Crude oil’s storage tank burst last night, with both Brent and WTI spot contracts falling 2.80% as the spectacular run higher came to an unceremonious end. The rot had already started earlier in New York as a Reuters’ survey suggested OPEC production had risen in July. With extended long short term positioning, traders stampeded for the door to lock in profits from the last eight days bull run.
The coup de grace came from the American Petroleum Institute’s (API) Crude Inventory release late in the New York session. Inventories rose 1.80 million barrels against an expected drawdown of 2.8 million barrels, bringing to an end to the last few weeks trend of falling supplies in storage. As the dust settles, we feel that the move is more to do with nervous positioning rather than a structural change in the market. Traders will now look anxiously to tonight’s official Department of Energy inventory numbers for more guidance with the street looking for a 3.1 million barrel drawdown.

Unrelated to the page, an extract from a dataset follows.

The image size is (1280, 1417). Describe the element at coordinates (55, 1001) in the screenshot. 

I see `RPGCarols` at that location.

Brent spot trades at 51.25 in early Asia just below its 200-day moving average at 51.40 which will be an intra-day pivot. Brent has traced out a triple top at 52.65 overnight, and this presents formidable resistance now. Support is at the overnight low of 52.60. Also, the 100-day moving average and perhaps the only real positive traders can take from the overnight price action.
WTI spot trades at 48.70 with its 200-day average at 49.10 above the intra-day pivot followed by a double top at 50.30 that formed overnight. Support lies at 48.25, the overnight low, and then the 100-day moving average at 47.75. A daily close below which may signal the bull run is over for now.